Genomics Flashcards
DNA
DNA, or deoxyribonucleic acid, is a complex molecule that contains the genetic instructions necessary for the development, functioning, growth, and reproduction of all known living organisms and many viruses. It is often referred to as the “molecule of life” because of its fundamental role in heredity and biological processes.
RNA
RNA, or ribonucleic acid, is a biological molecule that plays a critical role in various cellular processes, including protein synthesis, gene regulation, and the transmission of genetic information. It is closely related to DNA but has some structural and functional differences that make it essential for a range of biological functions. It’s usually the result of a biological process known as transcription that occurs with the DNA. A gene (piece of the DNA) is transcribed into RNA molecules.
Chromosome
Chromosomes are thread-like structures found in the nucleus of a cell that carry genetic information in the form of DNA. They play a crucial role in maintaining and transmitting this genetic information from one generation of cells to the next during cell division.
Allele
An allele is a variant form of a gene that occupies a specific location, or locus, on a chromosome. Genes are segments of DNA that code for specific traits or characteristics in an organism. Alleles are what contribute to the diversity of traits within a population, as they can come in different forms and lead to variations in a particular trait
Variant
It is a term often used in genetics and genomics to refer to different versions of a particular genetic sequence or genomic element within a population. Variants can arise due to natural genetic variation, mutations, or genetic alterations. These variants can have various effects, ranging from no observable change to significant functional or phenotypic differences.
SNP, SNV
SNP (Single Nucleotide Polymorphism) and SNV (Single Nucleotide Variant) are terms used in genetics to describe a type of genetic variation where a single nucleotide (DNA base) is altered at a specific position in the genome
Cell
A biological cell is the fundamental unit of life and the basic structural and functional unit of all living organisms. Cells are the building blocks that make up the tissues, organs, and systems of living organisms, and they carry out the essential processes necessary for life.
Nucleus
The cell nucleus is a membrane-bound organelle found in eukaryotic cells, which are the types of cells that have a well-defined nucleus and other membrane-bound organelles.
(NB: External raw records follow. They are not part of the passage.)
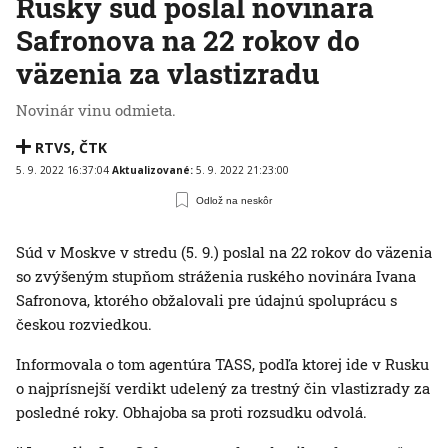
Ruský súd poslal novinára
Safronova na 22 rokov do
väzenia za vlastizradu
Novinár vinu odmieta.
RTVS
,
ČTK
5. 9. 2022 16:37:04
Aktualizované:
5. 9. 2022 21:23:00
Odlož na neskôr
Súd v Moskve v stredu (5. 9.) poslal na 22 rokov do väzenia
so zvýšeným stupňom stráženia ruského novinára Ivana
Safronova, ktorého obžalovali pre údajnú spoluprácu s
českou rozviedkou.
Informovala o tom agentúra TASS, podľa ktorej ide v Rusku
o najprísnejší verdikt udelený za trestný čin vlastizrady za
posledné roky. Obhajoba sa proti rozsudku odvolá.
The nucleus serves as the control center of the cell, containing the genetic information in the form of DNA and regulating various cellular activities.
Base Pair
A base pair is a fundamental concept in genetics and refers to the pairing of two nucleotide bases that form a “rung” of the DNA double helix structure. DNA (deoxyribonucleic acid) is composed of long chains of nucleotides, and each nucleotide consists of a sugar molecule, a phosphate group, and a nitrogenous base.
NGS, MPS
NGS and MPS are acronyms that stand for two closely related technologies: Next-Generation Sequencing (NGS) and Massively Parallel Sequencing (MPS). These technologies have revolutionized the field of genomics by enabling rapid and cost-effective sequencing of DNA and RNA, leading to significant advancements in various areas of biology, medicine, and research.
Long read sequencing
Long-read sequencing refers to a DNA sequencing approach that generates longer sequences of DNA fragments compared to traditional short-read sequencing methods. In contrast to short-read sequencing, which produces DNA fragments that are typically a few hundred base pairs in length, long-read sequencing technologies can generate sequences that are thousands to tens of thousands of base pairs long
FASTA
The FASTA format is a simple and widely recognized text-based format for representing sequences. It consists of two main components: a sequence identifier line (header) and the actual sequence data. FASTA files can store single sequences or multiple sequences, and they are often used for representing nucleotide or protein sequences.
FASTQ
The FASTQ format is more comprehensive than the FASTA format and includes additional information about the quality of the sequence data. It is commonly used in next-generation sequencing (NGS) data to represent raw sequence reads and associated quality scores.
SAM / BAM / CRAM
SAM (Sequence Alignment/Map), BAM (Binary Alignment/Map), and CRAM (Compressed Sequence Alignment/Map) are file formats commonly used in bioinformatics to store and exchange sequence alignment data generated from DNA or RNA sequencing experiments. These formats are essential for representing the alignment of sequencing reads to a reference genome and include information about the aligned sequences, their mapping positions, quality scores, and more.
VCF
The Variant Call Format (VCF) is a standardized file format used to represent genetic variations detected in DNA sequencing data. It’s widely used in genomics research and clinical genetics for storing information about single nucleotide polymorphisms (SNPs), insertions, deletions, and other genetic variants identified through sequencing experiments. VCF files allow researchers to store and exchange information about genetic variations in a structured and standardized manner.